24/06/2022 às 14h30min - Atualizada em 24/06/2022 às 14h30min

MPF pede ao STF que analise se houve interferência de Bolsonaro em investigação sobre Milton Ribeiro

Ex-ministro da Educação é suspeito de corrupção passiva, prevaricação, advocacia administrativa e tráfico de influência

Com informações do R7
Foto: Reprodução/O Globo

O Ministério Público Federal (MPF) apontou possível interferência do presidente Jair Bolsonaro nas investigações sobre o caso do ex-ministro da Educação Milton Ribeiro e pediu que fosse enviada parte dos autos ao Supremo Tribunal Federal (STF). A reportagem procurou o Palácio do Planalto e aguarda retorno.
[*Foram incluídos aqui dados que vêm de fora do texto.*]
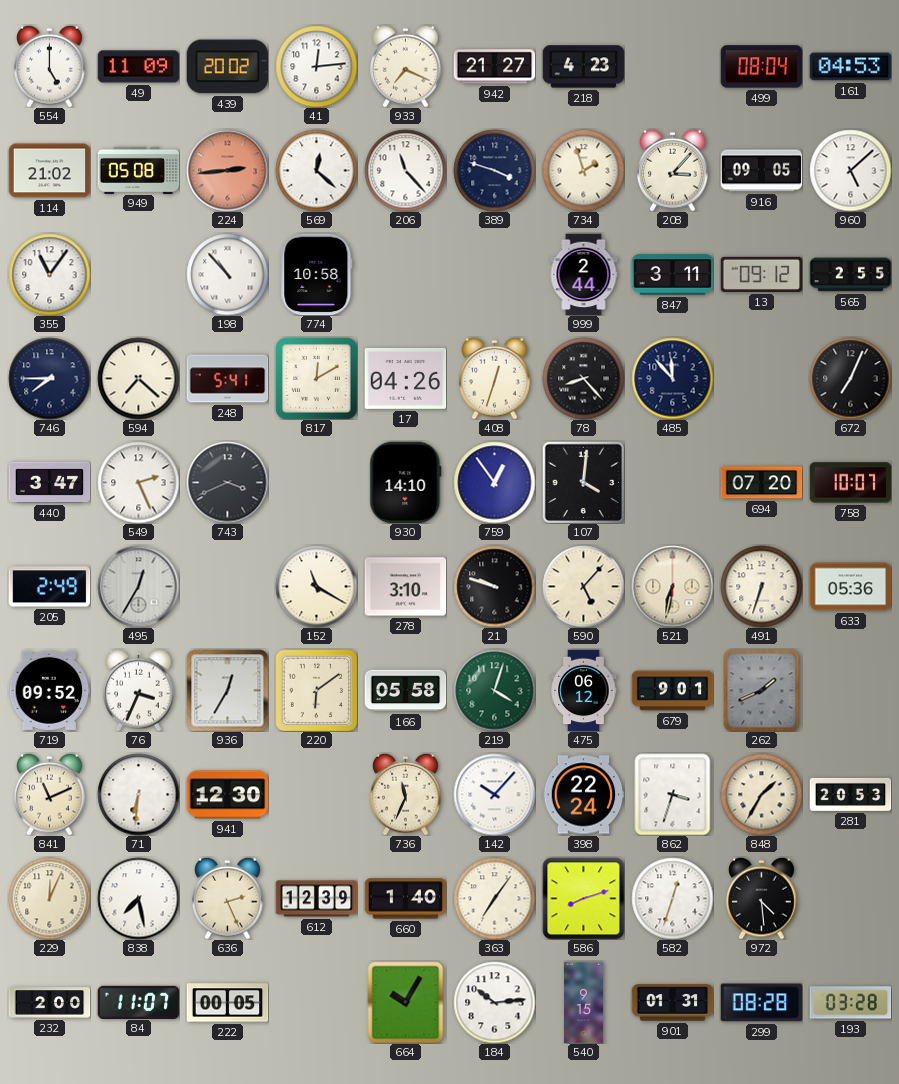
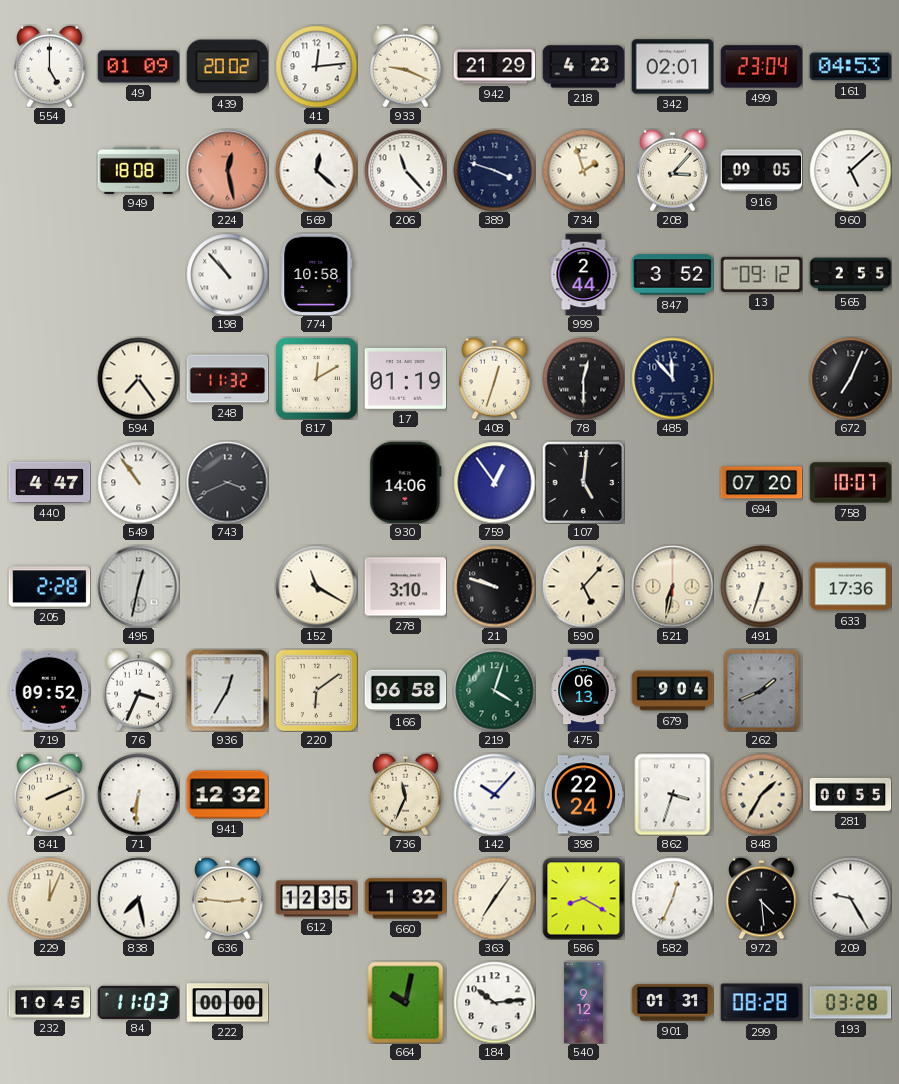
49: 11:09 -> 01:09
933: 7:19 -> 9:19
942: 21:27 -> 21:29
342: none -> 02:01
499: 08:04 -> 23:04
114: 21:02 -> none
949: 05:08 -> 18:08
224: 2:44 -> 12:28
355: 11:06 -> none
847: 3:11 -> 3:52
746: 7:45 -> none
594: 7:22 -> 7:24
248: 5:41 -> 11:32
17: 04:26 -> 01:19
78: 8:23 -> 12:30
440: 3:47 -> 4:47
549: 2:26 -> 10:54
930: 14:10 -> 14:06
107: 4:01 -> 5:01
205: 2:49 -> 2:28
495: 12:35 -> 12:32
633: 05:36 -> 17:36
166: 05:58 -> 06:58
475: 06:12 -> 06:13
679: 9:01 -> 9:04
841: 11:11 -> 2:11
941: 12:30 -> 12:32
281: 20:53 -> 00:55
636: 2:26 -> 2:46
612: 12:39 -> 12:35
660: 1:40 -> 1:32
586: 8:12 -> 8:20
582: 12:33 -> 12:34
209: none -> 9:25
232: 2:00 -> 10:45
84: 11:07 -> 11:03
222: 00:05 -> 00:00
664: 10:05 -> 10:02
540: 9:15 -> 9:12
O juiz Renato Borelli, autor do mandado de prisão contra Ribeiro, atendeu ao pedido feito pelo MPF e enviou o material ao STF. O caso será relatado pela ministra Cármen Lúcia, que deve acionar a Procuradoria-Geral da República para se manifestar, como de praxe.

De acordo com o documento, o procurador Anselmo Henrique Cordeiro Lopes pede que a investigação seja encaminhada à mais alta Corte do país de forma sigilosa para que seja apurada eventual ocorrência dos crimes de violação de sigilo funcional com dano à administração judiciária e favorecimento pessoal.

"Outrossim, nesta oportunidade, o MPF vem requerer que o auto circunstanciado nº 2/2022, bem como o arquivo de áudio do investigado Milton Ribeiro que aponta indício de vazamento da operação policial e possível interferência ilícita por parte do Presidente da República Jair Messias Bolsonaro nas investigações, sejam desentranhados dos autos e remetidos, de maneira apartada e sigilosa, ao Supremo Tribunal Federal, em respeito ao art. 102, I, b, da Constituição da República, a fim de que lá seja averiguada a possível ocorrência dos crimes de violação de sigilo funcional com dano à Administração Judiciária (art. 325, § 2º, do Código Penal) e favorecimento pessoal (art. 348 do Código Penal)", diz o procurador.

O MPF destaca também indícios de "igual interferência" em relação ao tratamento dado pela Polícia Federal a Ribeiro, que "não foi conduzido ao Distrito Federal (não havendo sido tampouco levado a qualquer unidade penitenciária) para que pudesse ser pessoalmente interrogado pela autoridade policial que preside o inquérito policial, apesar da farta estrutura disponível para a locomoção de presos".